What you should do >>
If an entry holds a picture, leave that picture out; copy everything else exactly.

Records provided >>
- - - - - - -

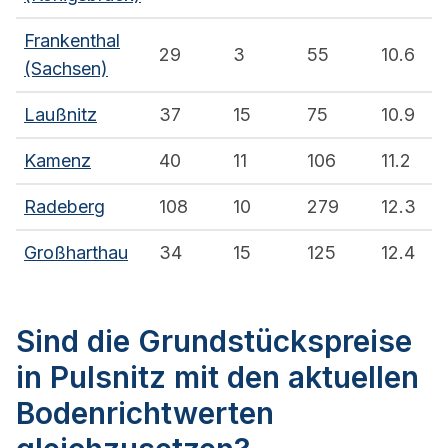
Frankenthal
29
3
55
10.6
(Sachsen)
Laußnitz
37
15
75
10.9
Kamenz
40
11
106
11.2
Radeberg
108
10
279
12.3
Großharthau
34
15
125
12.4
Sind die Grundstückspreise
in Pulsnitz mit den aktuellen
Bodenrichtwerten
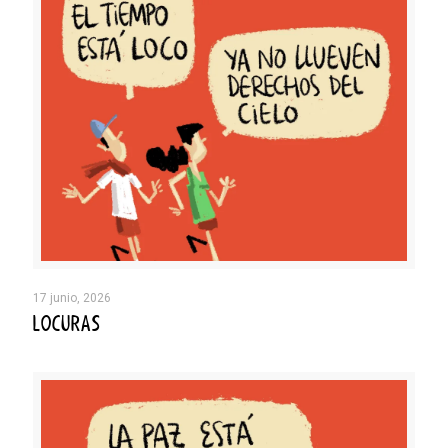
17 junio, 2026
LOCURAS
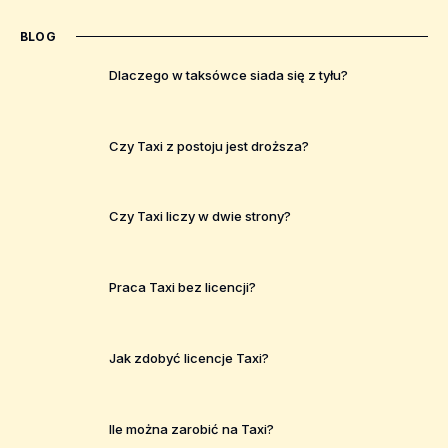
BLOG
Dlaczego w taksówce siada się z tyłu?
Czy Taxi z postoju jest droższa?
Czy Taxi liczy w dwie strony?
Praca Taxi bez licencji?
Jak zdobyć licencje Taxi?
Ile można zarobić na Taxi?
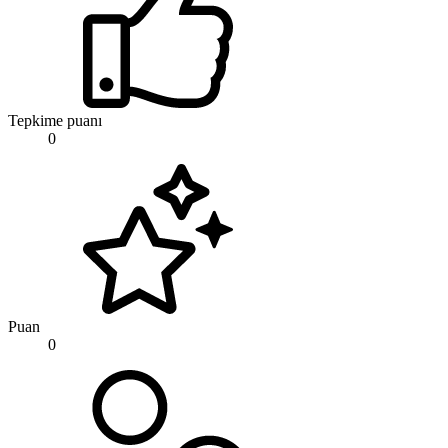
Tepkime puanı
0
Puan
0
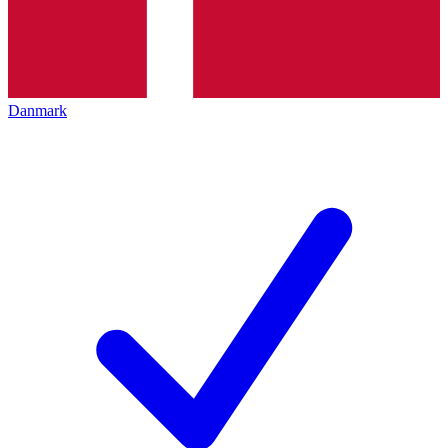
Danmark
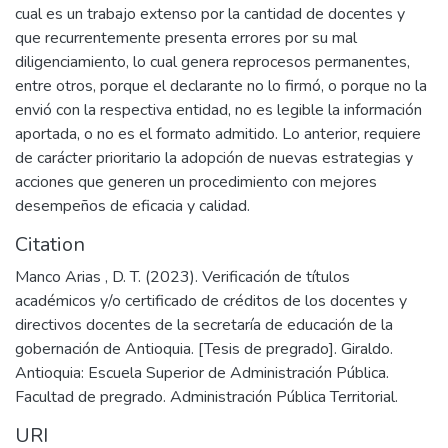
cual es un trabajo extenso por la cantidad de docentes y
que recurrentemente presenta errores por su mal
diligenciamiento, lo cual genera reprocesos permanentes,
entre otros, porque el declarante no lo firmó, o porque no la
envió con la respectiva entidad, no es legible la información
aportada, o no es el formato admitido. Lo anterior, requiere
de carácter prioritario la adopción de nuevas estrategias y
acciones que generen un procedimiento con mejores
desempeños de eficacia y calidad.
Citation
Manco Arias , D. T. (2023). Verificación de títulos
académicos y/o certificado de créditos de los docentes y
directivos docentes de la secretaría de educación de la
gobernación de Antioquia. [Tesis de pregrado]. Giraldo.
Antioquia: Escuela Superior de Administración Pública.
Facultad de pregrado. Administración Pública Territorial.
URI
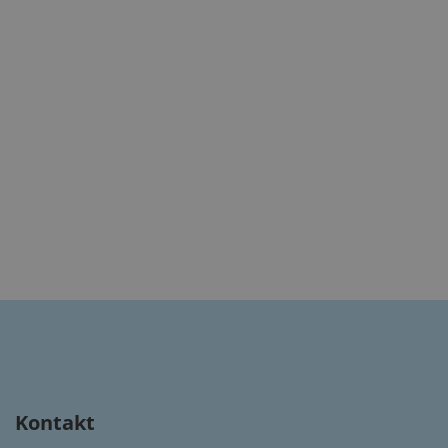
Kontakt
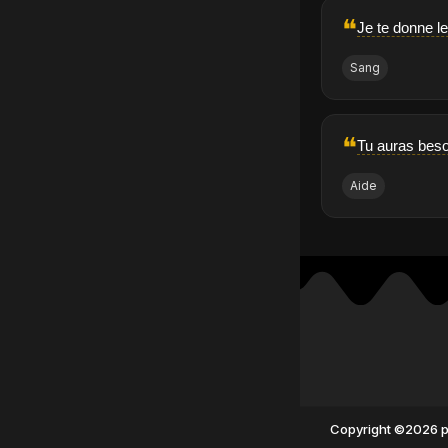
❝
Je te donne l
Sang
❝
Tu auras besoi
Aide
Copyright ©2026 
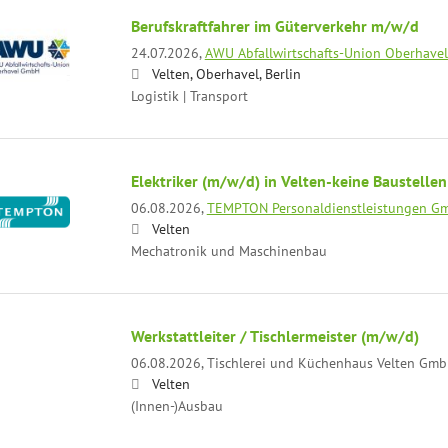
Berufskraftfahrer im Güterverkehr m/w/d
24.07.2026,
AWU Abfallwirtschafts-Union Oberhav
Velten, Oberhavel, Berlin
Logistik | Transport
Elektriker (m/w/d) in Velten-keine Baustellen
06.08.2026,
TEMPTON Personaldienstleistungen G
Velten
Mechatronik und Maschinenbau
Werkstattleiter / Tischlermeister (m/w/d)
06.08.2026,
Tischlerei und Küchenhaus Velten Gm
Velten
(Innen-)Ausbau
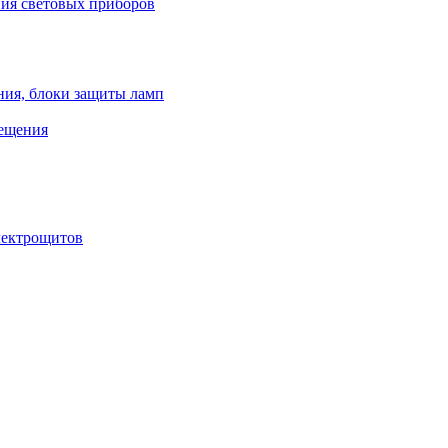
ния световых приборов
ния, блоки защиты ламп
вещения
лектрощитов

- - - - - - -

Response >>
Frankenthal
29
3
55
10.6
(Sachsen)
Laußnitz
37
15
75
10.9
Kamenz
40
11
106
11.2
Radeberg
108
10
279
12.3
Großharthau
34
15
125
12.4
Sind die Grundstückspreise
in Pulsnitz mit den aktuellen
Bodenrichtwerten
17 junio, 2026
LOCURAS
BLOG
Dlaczego w taksówce siada się z tyłu?
Czy Taxi z postoju jest droższa?
Czy Taxi liczy w dwie strony?
Praca Taxi bez licencji?
Jak zdobyć licencje Taxi?
Ile można zarobić na Taxi?
Tepkime puanı
0
Puan
0
Danmark
cual es un trabajo extenso por la cantidad de docentes y
que recurrentemente presenta errores por su mal
diligenciamiento, lo cual genera reprocesos permanentes,
entre otros, porque el declarante no lo firmó, o porque no la
envió con la respectiva entidad, no es legible la información
aportada, o no es el formato admitido. Lo anterior, requiere
de carácter prioritario la adopción de nuevas estrategias y
acciones que generen un procedimiento con mejores
desempeños de eficacia y calidad.
Citation
Manco Arias , D. T. (2023). Verificación de títulos
académicos y/o certificado de créditos de los docentes y
directivos docentes de la secretaría de educación de la
gobernación de Antioquia. [Tesis de pregrado]. Giraldo.
Antioquia: Escuela Superior de Administración Pública.
Facultad de pregrado. Administración Pública Territorial.
URI
Kontakt
❝
Je te donne l
Sang
❝
Tu auras besoi
Aide
Copyright ©2026 
Berufskraftfahrer im Güterverkehr m/w/d
24.07.2026,
AWU Abfallwirtschafts-Union Oberhav
Velten, Oberhavel, Berlin
Logistik | Transport
Elektriker (m/w/d) in Velten-keine Baustellen
06.08.2026,
TEMPTON Personaldienstleistungen G
Velten
Mechatronik und Maschinenbau
Werkstattleiter / Tischlermeister (m/w/d)
06.08.2026,
Tischlerei und Küchenhaus Velten Gm
Velten
(Innen-)Ausbau
ния световых приборов
ния, блоки защиты ламп
вещения
лектрощитов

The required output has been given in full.